La sua prestazione, valutata con un giudizio vicino all'eccellenza, è stata quella di un corridore finalmente maturo, capace di dosare le energie e di gestire lo sforzo su una salita che, per la sua lunghezza e pendenza media, rappresentava un vero e proprio spartiacque; la vittoria di tappa, la prima in questo Tour per lui, arriva a coronamento di una crescita che molti attendevano e che ora lo proietta tra i protagonisti assoluti della corsa, anche se il distacco in classifica generale rimane ancora rilevante.

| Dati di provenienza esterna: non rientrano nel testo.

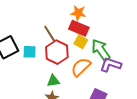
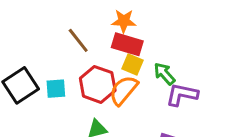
brown line: (50, 34) -> (78, 40), moved
green arrow: (101, 50) -> (164, 74), size x0.7
orange semicircle: (81, 67) -> (124, 90), moved

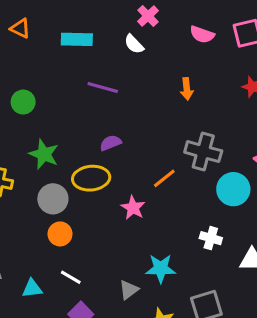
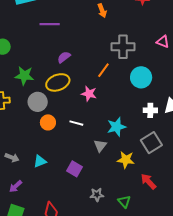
cyan circle: (233, 189) -> (141, 77), moved
white cross: (211, 238) -> (150, 110), moved
white line: (71, 277) -> (76, 123), moved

Pogacar in versione gregario e le pagelle della tappa

A stupire, in questa frazione, è stato anche l'atteggiamento di Tadej Pogacar, che invece di attaccare come suo solito ha optato per una tattica inusuale, interpretando il ruolo di gregario di lusso per il compagno di squadra Del Toro. Una scelta che ha sorpreso molti osservatori, i quali si aspettavano una delle sue consuete esplosioni in salita per mettere un ulteriore sigillo sulla maglia gialla, ma che invece ha lasciato spazio alla vittoria di Evenepoel, rivelando un lato meno cannibale e più strategico del fuoriclasse sloveno.

In questo contesto, la tappa ha offerto spunti per una disamina approfondita delle prestazioni individuali: Evenepoel ha ottenuto un meritato 8,5, mentre Ayuso e Lipowitz sono stati giudicati insufficienti con un 5, da rivedere per la loro prova opaca e priva di mordente.

La gara, insomma, si è aperta a scenari nuovi e inaspettati, dove l'infortunio di Vingegaard lascia un vuoto incolmabile, ma allo stesso tempo offre a Evenepoel la chance di dimostrare il suo valore, mentre Pogacar, con la sua scelta di giocare di squadra, dimostra una maturità tattica che va al di là della semplice voglia di vincere ogni tappa.